Für das ZDF-Magazin „Frontal 21“ hatte Küting die Geschäftszahlen der umsatzstärksten Fußballclubs Europas unter Berücksichtigung betriebswirtschaftlicher Kennzahlen wie Schuldenstand, Eigenkapitalquote, Jahresüberschuss und Umsatzrentabilität unter die Lupe genommen. „In vielen Punkten sind die ausländischen Vereine für unsere Bundesliga vorbildlich“, lautet Kütings Fazit.
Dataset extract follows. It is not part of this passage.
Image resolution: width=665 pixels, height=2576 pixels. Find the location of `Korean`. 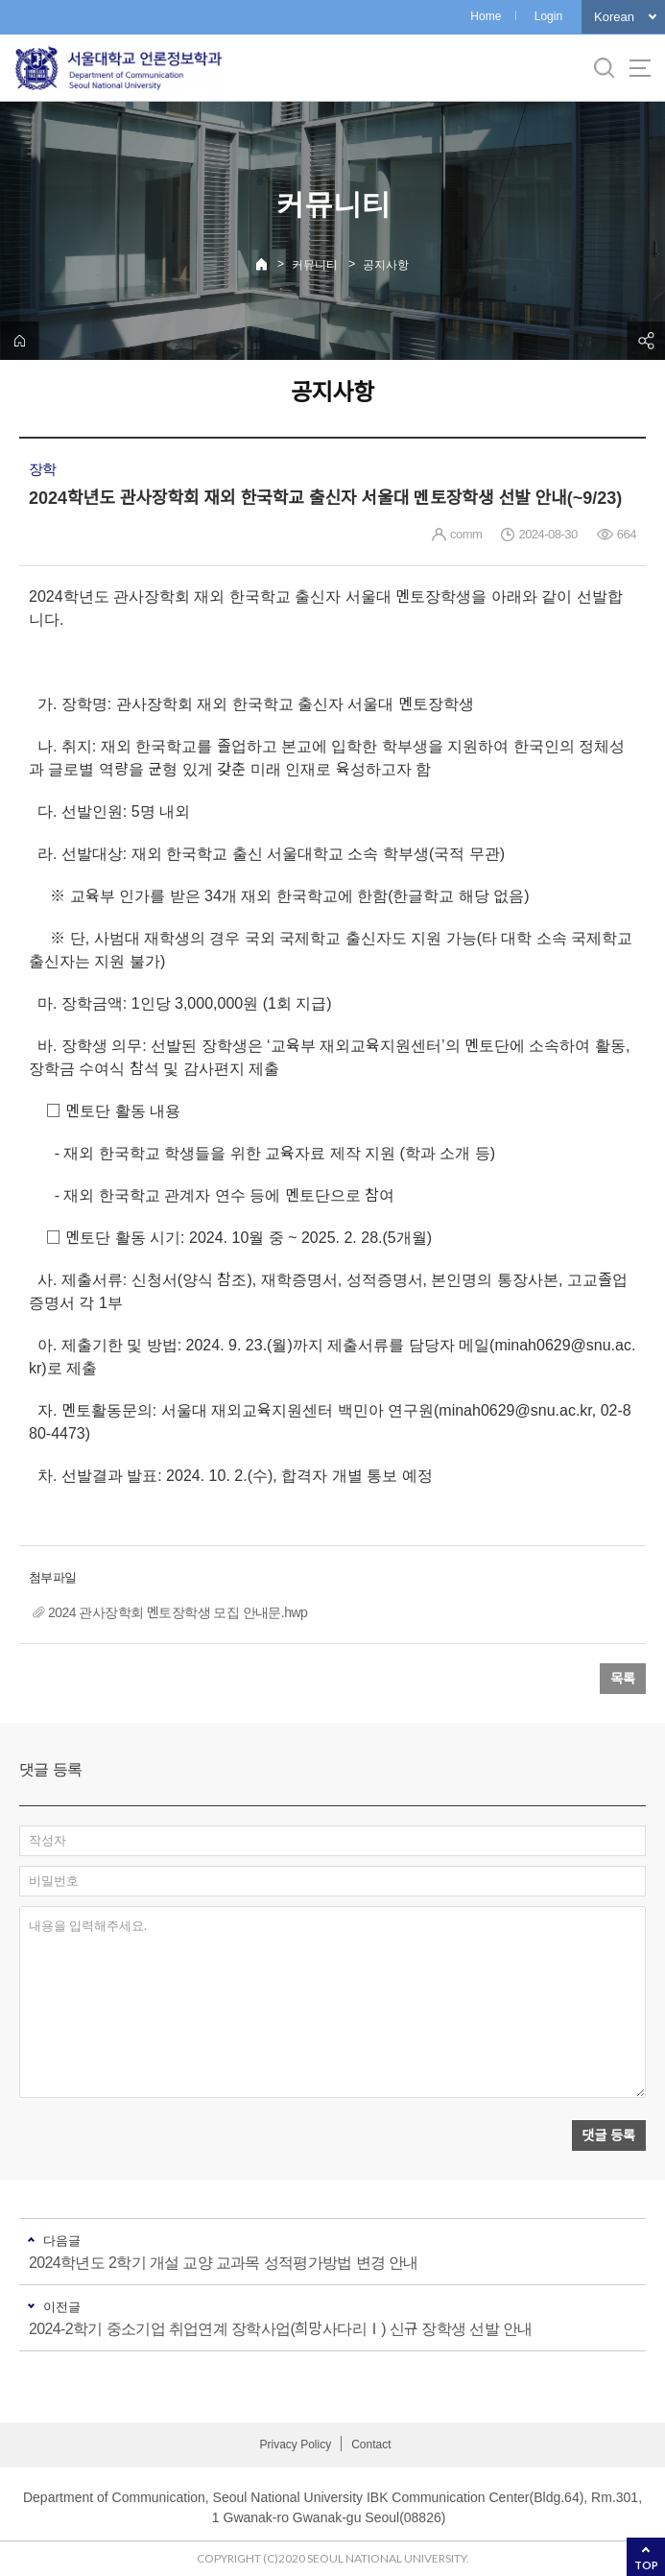

Korean is located at coordinates (614, 17).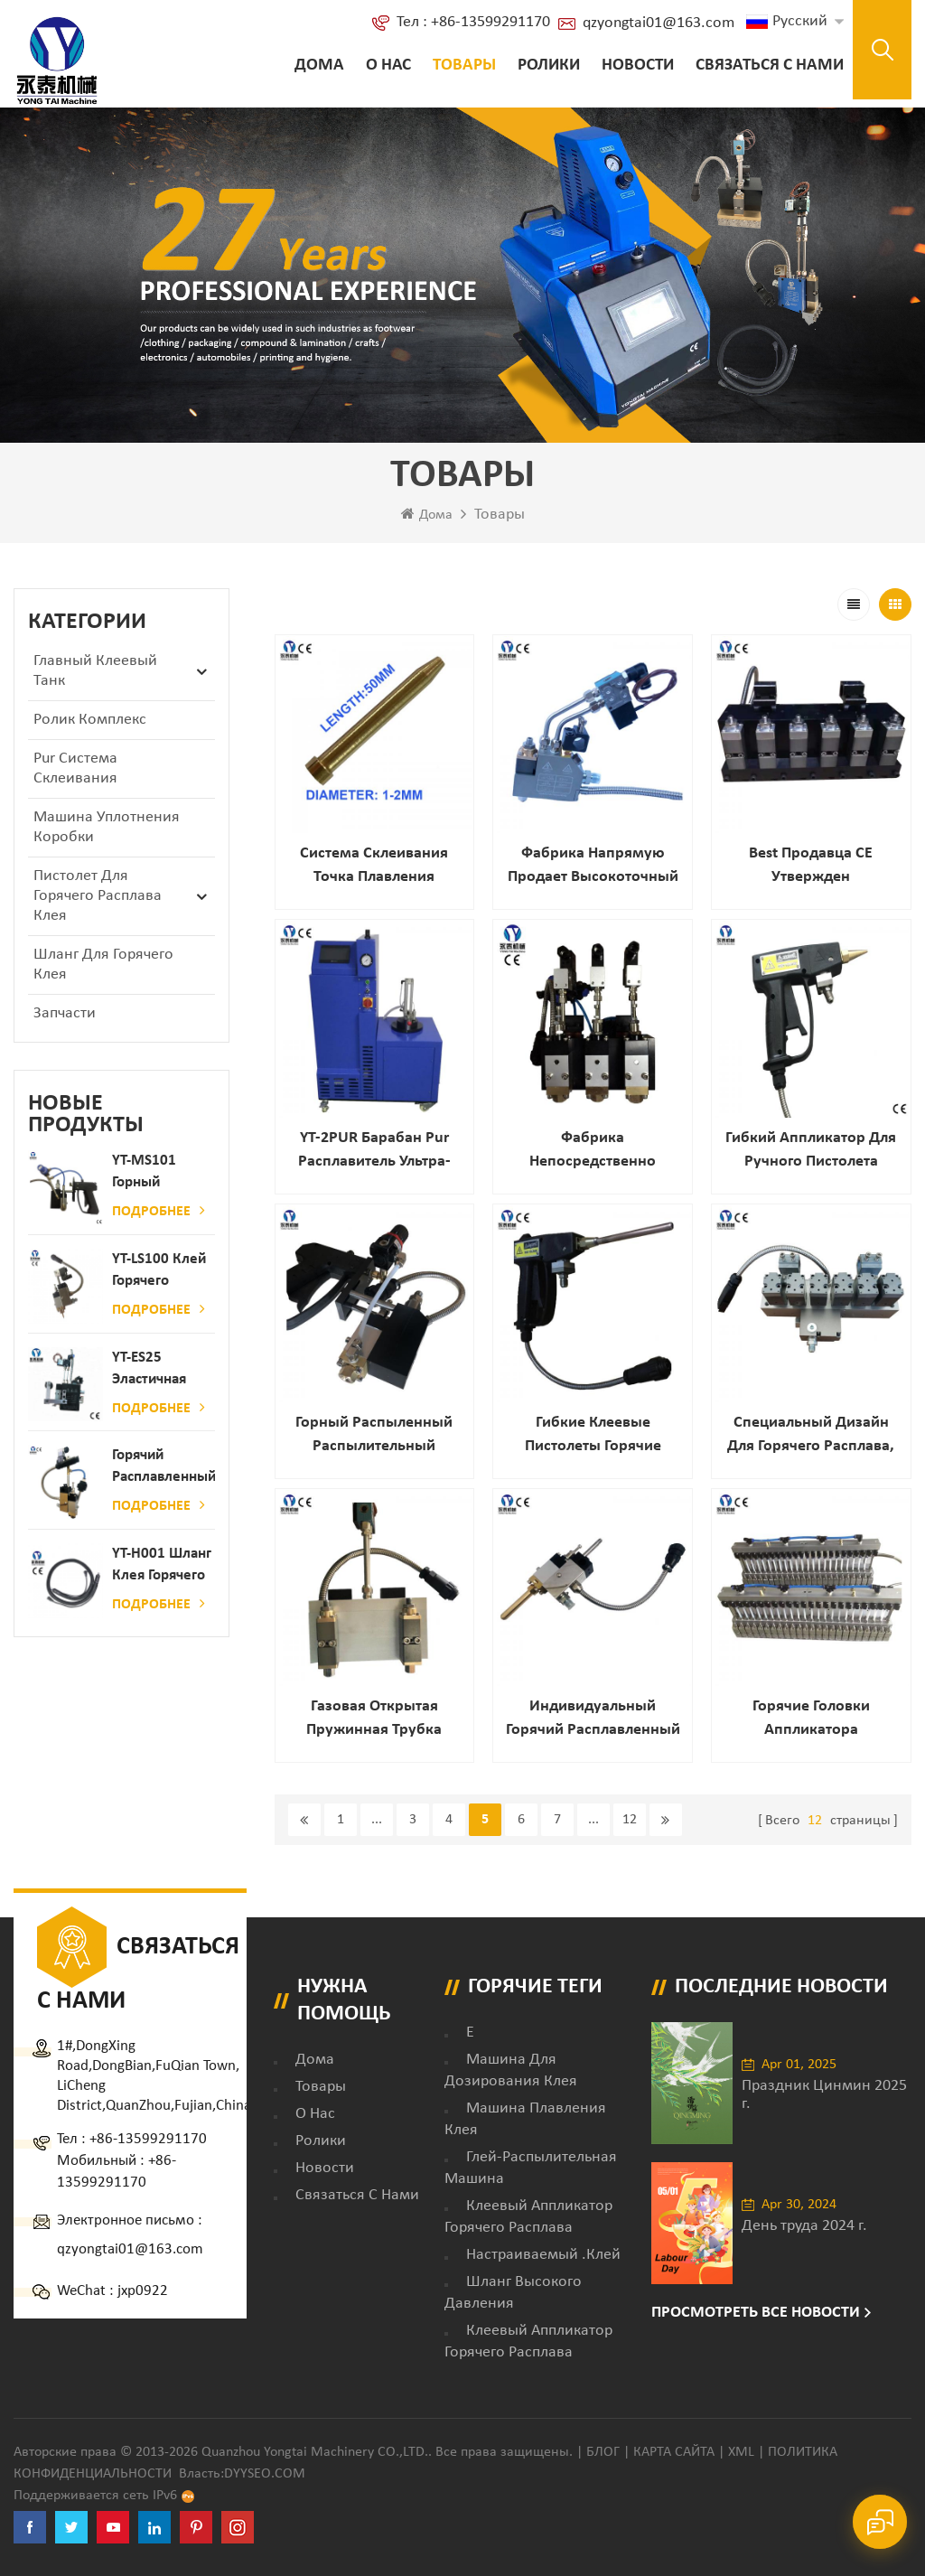  What do you see at coordinates (592, 1436) in the screenshot?
I see `Гибкие клеевые пистолеты горячие расплава с длинным насадкой` at bounding box center [592, 1436].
Von Seiten verschiedener Bundesligavertreter war bereits im Zuge der Financial-Fairplay-Diskussionen in der Vergangenheit immer wieder Kritik an Vereinen geübt worden, die teure Spieler „auf Pump“ kauften und so den Wettbewerb verzerrten. Im „Frontal 21“-Interview griff der Vorstandsvorsitzende des FC Bayern München, Karl-Heinz Rummenigge, nun konkret die Geschäftspolitik von Real Madrid an. 250 Millionen Euro für Spielereinkäufe auszugeben, sei grenzwertig, so der Bayern-Chef. Diese Kritik an Real hält Kunert hingegen für unbegründet. Betrachte man auch Gesamtkapital und Eigenkapital seien „die Königlichen“ trotz immenser Transferausgaben ein höchst profitabler Verein, der sich im Vergleich zu Bayern sehr gut sehen lassen könne.